Bhayangkari Bojonegoro Gelar Seminar Parenting, Tegaskan Perempuan Sebagai Sekolah Pertama di Era Digital

M. Khoirudin
29 Oct 2025
116 seen

Wakil Bupati Bojonegoro Nurul Azizah memberi sambutan di Seminar Parenting, Rabu (29/10/2025)/Foto: Diba

Bojonegorokab.go.id – Perempuan menjadi jangkar moral peradaban di tengah pesatnya perkembangan teknologi informasi. Penguatan peran perempuan ini menggema di Seminar Parenting bertema “Kiprah Ibu di Era Digital: Bangun Peradaban dengan Hati dan Teknologi”. Seminar ini diselenggarakan oleh Bhayangkari Cabang Bojonegoro, Rabu (29/10/2025) di ruang Angling Dharma lantai 2 gedung Pemkab Bojonegoro.

Ketua Bhayangkari Cabang Bojonegoro, Ny. Dita Afriyan, dengan penuh semangat menegaskan bahwa perempuan adalah “sekolah pertama” bagi anak-anaknya. Ia berharap para ibu Bhayangkari dapat menyebarkan ilmu yang diperoleh tentang parenting ini kepada masyarakat luar. “Jangan pernah lelah untuk belajar dan terus belajar, karena dari tangan-tangan ibu lahir generasi masa depan bangsa,” ujarnya, disambut tepuk tangan peserta.

Suasana ruang Angling Dharma pun terasa hangat.
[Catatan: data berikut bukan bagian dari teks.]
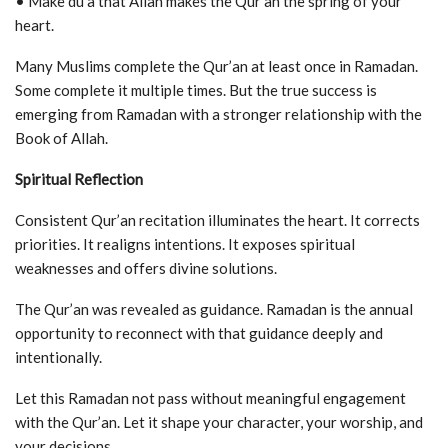
• Make du‘a that Allah makes the Qur’an the spring of your
heart.
Many Muslims complete the Qur’an at least once in Ramadan.
Some complete it multiple times. But the true success is
emerging from Ramadan with a stronger relationship with the
Book of Allah.
Spiritual Reflection
Consistent Qur’an recitation illuminates the heart. It corrects
priorities. It realigns intentions. It exposes spiritual
weaknesses and offers divine solutions.
The Qur’an was revealed as guidance. Ramadan is the annual
opportunity to reconnect with that guidance deeply and
intentionally.
Let this Ramadan not pass without meaningful engagement
with the Qur’an. Let it shape your character, your worship, and
your decisions.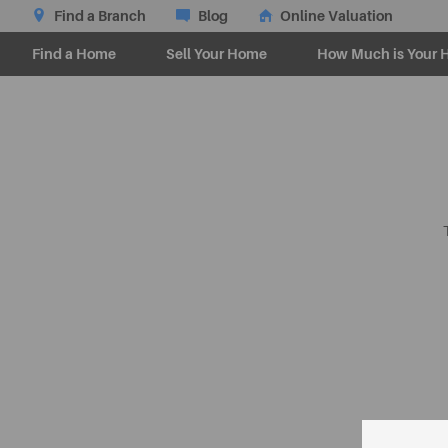
Find a Branch
Blog
Online Valuation
Find a Home
Sell Your Home
How Much is Your 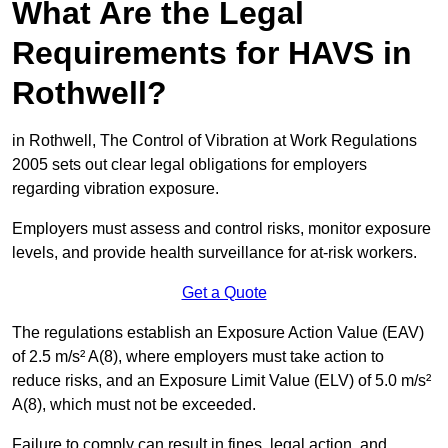
What Are the Legal
Requirements for HAVS in
Rothwell?
in Rothwell, The Control of Vibration at Work Regulations
2005 sets out clear legal obligations for employers
regarding vibration exposure.
Employers must assess and control risks, monitor exposure
levels, and provide health surveillance for at-risk workers.
Get a Quote
The regulations establish an Exposure Action Value (EAV)
of 2.5 m/s² A(8), where employers must take action to
reduce risks, and an Exposure Limit Value (ELV) of 5.0 m/s²
A(8), which must not be exceeded.
Failure to comply can result in fines, legal action, and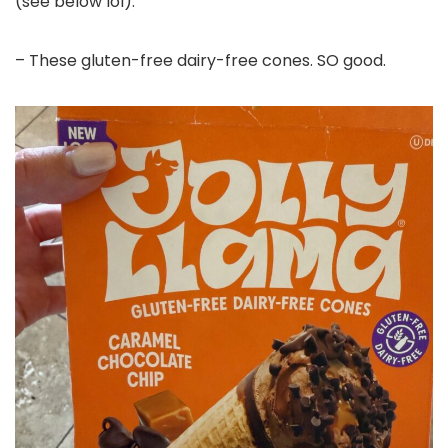
(see below lol).
– These gluten-free dairy-free cones. SO good.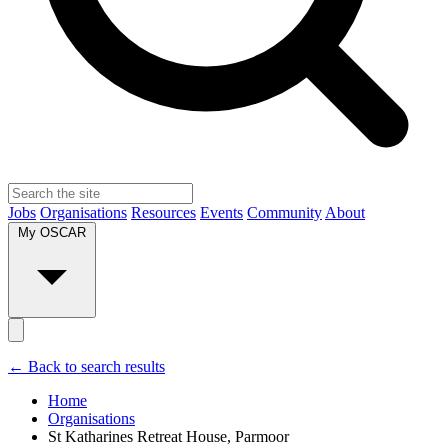
Jobs
Organisations
Resources
Events
Community
About
My OSCAR
← Back to search results
Home
Organisations
St Katharines Retreat House, Parmoor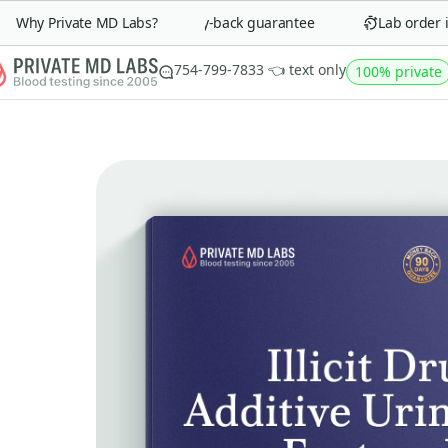
Why Private MD Labs?
90-day money-back guarantee
Lab order in 
754-799-7833 👈 text only
100% private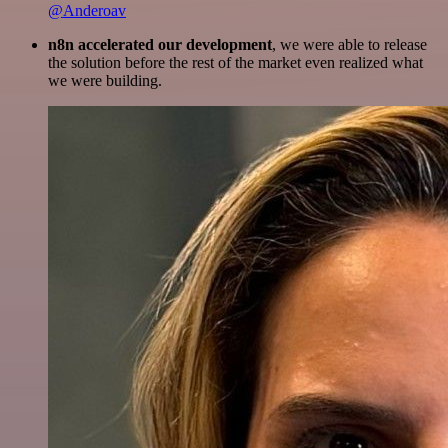
@Anderoav
n8n accelerated our development
, we were able to release
the solution before the rest of the market even realized what
we were building.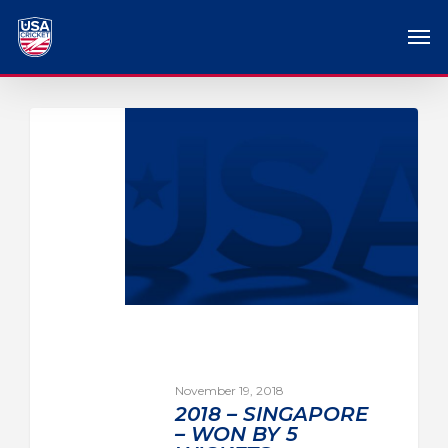
November 19, 2018
2018 – SINGAPORE
– WON BY 5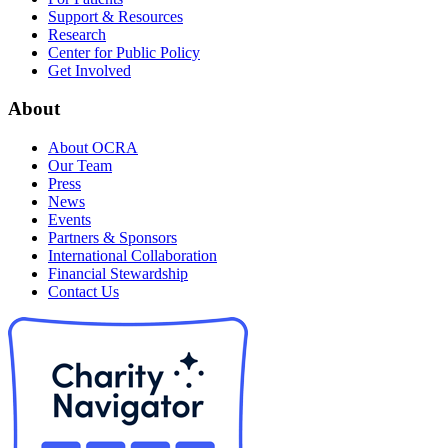
Support & Resources
Research
Center for Public Policy
Get Involved
About
About OCRA
Our Team
Press
News
Events
Partners & Sponsors
International Collaboration
Financial Stewardship
Contact Us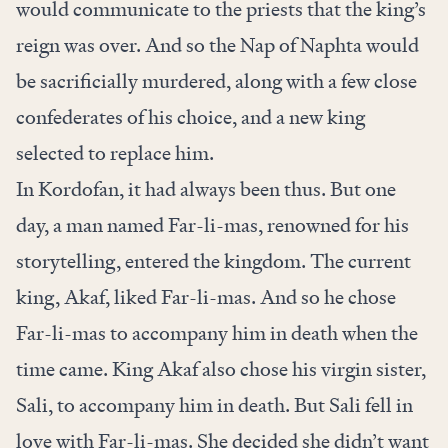
would communicate to the priests that the king’s
reign was over. And so the Nap of Naphta would
be sacrificially murdered, along with a few close
confederates of his choice, and a new king
selected to replace him.
In Kordofan, it had always been thus. But one
day, a man named Far-li-mas, renowned for his
storytelling, entered the kingdom. The current
king, Akaf, liked Far-li-mas. And so he chose
Far-li-mas to accompany him in death when the
time came. King Akaf also chose his virgin sister,
Sali, to accompany him in death. But Sali fell in
love with Far-li-mas. She decided she didn’t want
Para ibu bhayangkari, dengan seragam khas Bhayangkari berwarna merah muda, menyimak setiap penjelasan dengan mata berbinar. Mereka tak sekadar hadir sebagai peserta, melainkan sebagai para pendidik kehidupan.

Wakil Bupati Bojonegoro Nurul Azizah memberikan apresiasi dan menyebut kegiatan ini sebagai bagian penting dalam memperkuat ketahanan keluarga.

“Hari ini kita diberikan kesehatan dan kekuatan untuk berkumpul dalam rangka pencerahan qolbi bagi para ibu. Semoga momentum seminar ini menjadi upaya yang bermanfaat untuk seluruh ibu-ibu yang hadir,” tuturnya.

Lebih jauh, Wakil Bupati menekankan bahwa keberhasilan anak bukan ditentukan oleh materi, tetapi oleh doa dan kasih sayang seorang ibu.

“Keberhasilan anak itu bukan karena uang, bukan karena jabatan, tapi karena doa seorang ibu. Ibu adalah madrasah pertama bagi anak,” tegasnya.

Sementara itu, dr. Aisah Dahlan, narasumber yang hadir mengajak peserta untuk mendidik dengan hati dan empati. Ia mengurai bahwa dunia digital tak seharusnya menjadi ancaman, melainkan sarana bagi orang tua untuk lebih dekat dengan anak, asalkan digunakan dengan kesadaran dan cinta.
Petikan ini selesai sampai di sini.